Here are some results with my Matrox MGA Millennium:

                                      A2      B0     FASTVID
 Duke Nuke'm 3D (640x480, fps)        14      25       31
 Doom Benchmark (fps)                 38      70       74
 640x480 FLC animation (fps)          25      48      121
 Chris's 3D benchmark (SVGA)          21      38       77
 Win95 Media Player* (fps)             2       5       15**

* WEEZER.AVI from the Win95 CD-ROM enlarged to _nearly_ full screen at
1152x864, 32 bits-per-pixel.

** the frame rate was too fast to count, 15fps is an estimate -- the
animation played fairly smoothly.


Notes for SuperMicro P6SNF and P6DNF motherboard users, and other 82440
(Natoma chipset) based motherboards:

Several FASTVID users have reported that one BIOS setting on these
motherboards conflicts with FASTVID resulting in a system crash.  If you
experience these crashes try turning off "USWC write combining" (Uncached
Speculative Write Combining) using the BIOS setup procedure.

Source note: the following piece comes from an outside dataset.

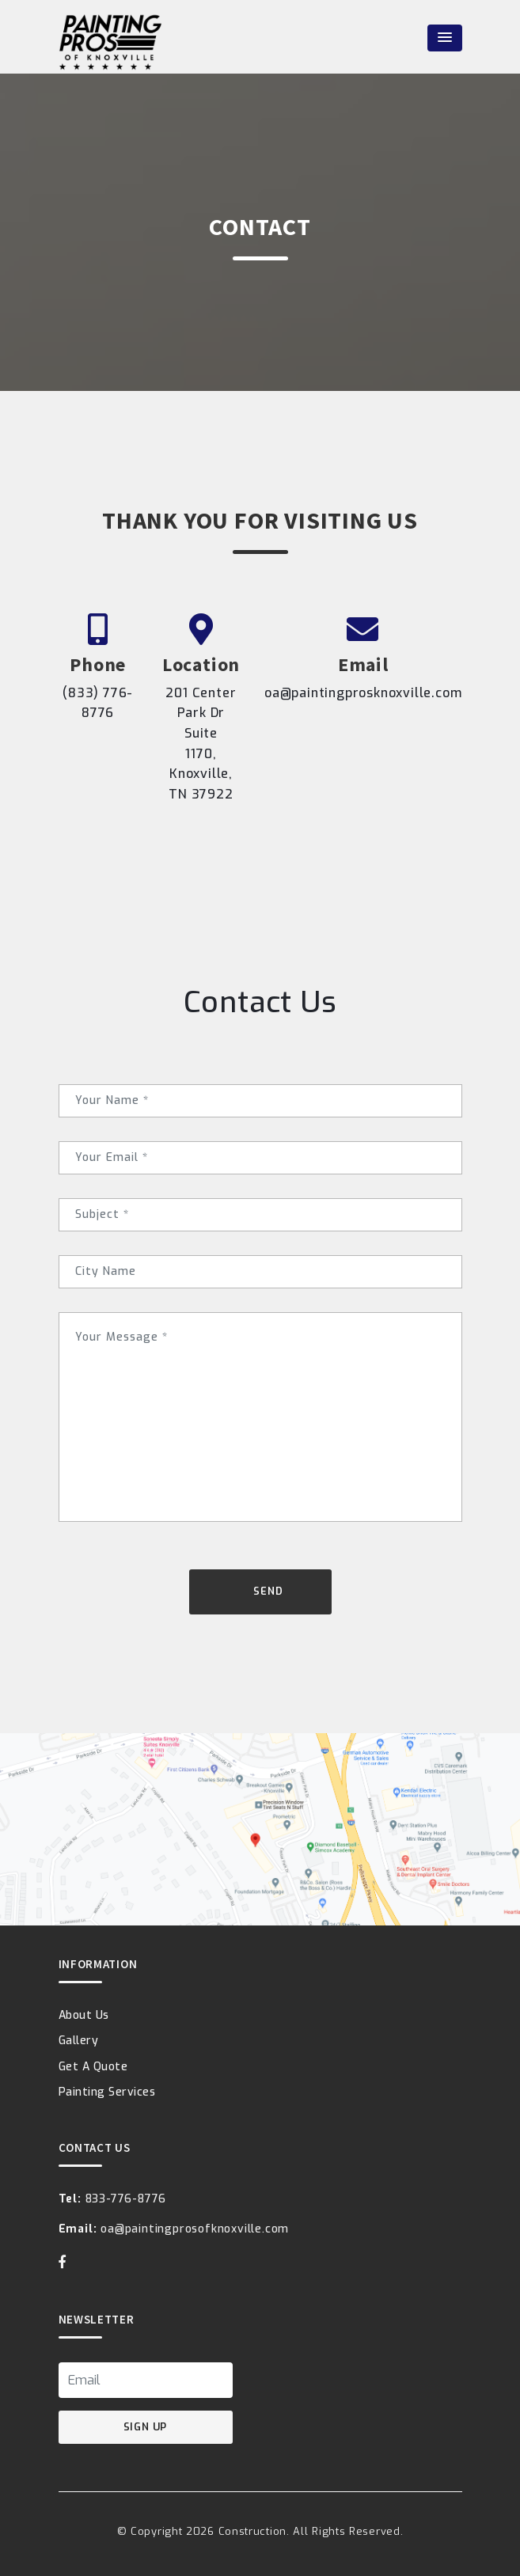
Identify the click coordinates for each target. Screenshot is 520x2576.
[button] (444, 38)
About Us (84, 2015)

FASTVID's controls for write-posting don't seem to have any effect on
82440 motherboards.  Presumably this means that write-posting is
controlled by a different mechanism.  I suggest using "FASTVID x11" so
that FASTVID doesn't attempt to change the write-posting option if you
have one of these motherboards.


Pro-formance c't 10/96 S. 124, Andreas Stiller, translated by Thomas Pabst
ctppro.exe   executable program

The Pentium Pro CPU contains internal registers (Memory Type
Range Register MTRR), which have to be programed for reaching 
full PCI performance, e.g. for the frame buffer of the video card.
In this case the transfer performance of fast video cards 
(Matrox Millennium, ET6000, etc.) goes up from about 20 MB/sec to
about 90 MB/sec - as long as the chipset write buffers are enabled
as well.

The MTRRs of the PPro are divided between the Fix Range MTRRs
between 0 und 1 MByte of the main memory (where you can find the
VGA buffer at A0000 - BFFFF), and 8 Variable Range MTRRs, responsible
for the address range above 1 MB.

For the regarding address ranges you can choose between the following
memory attributes:

UC  uncached
WC  Write Combining
WP  Write Protect
WT  Write Through
WB  Write Back

The first Variable Range MTRR (no. 0) is responsible for the normal main memory
and hence usually set to WB. The second Variable Range MTRR (no. 1) is usually 
not used, so you can enter the linear frame buffer (LFB) of the video
card, which has to bet set to WC (write combining). To find the location
of the frame buffer, have a look into the Win95 Device Manager under 
'ressorces' of the video adapter.

ctppro can display and change the contents of the MTRRs and is able
to change some special bits in the Intel Orion (450GX/KX) and Intel
Natoma (440FX) chipsets, to e.g. enable/disable the PCI write buffers
and more.

Command line parameters:

V              : sets VGA-memory A0000-BFFFF to WC
V:aa           : sets VGA-memory A0000-BFFFF to attribute 'aa'
n/xx,yy:aa     : sets MTRR 'n' for start address 'xx' and size 'yy' to 'aa'
xx,yy:aa       : sets MTRR 1 for start address 'xx' and size 'yy' to 'aa'
xx,yy          : sets MTRR 1 for start address 'xx' and size 'yy' to 'WC'

'xx' and 'yy' have to be either hex or decimal with additional K, M, G for 
kB, MB or GB.

M:             : enable 'Fast String Move'

S1             : set bits displayed under 1) to ON or '1'
S123           : set bits displayed under 1), 2), 3) to ON or '1'
R1             : set bits displayed under 1) to OFF or '0'
R123           : set bits displayed under 1), 2), 3) to OFF or '0'

P              : display frame buffer address (detected from PCI header)
FRAME,yy       : set MTRR1 to detected frame buffer address with size 'yy'
FRAME          : set MTRR1 to detected frame buffer address with detected size,
                 this can sometimes lead to crashes or system instabilities

You can sum up the command line parameters for using in batch files, seperated
by spaces.

If you want to use this for Windows95, you can add this command in your autoexec.bat.

For further help please use the help function of ctppro.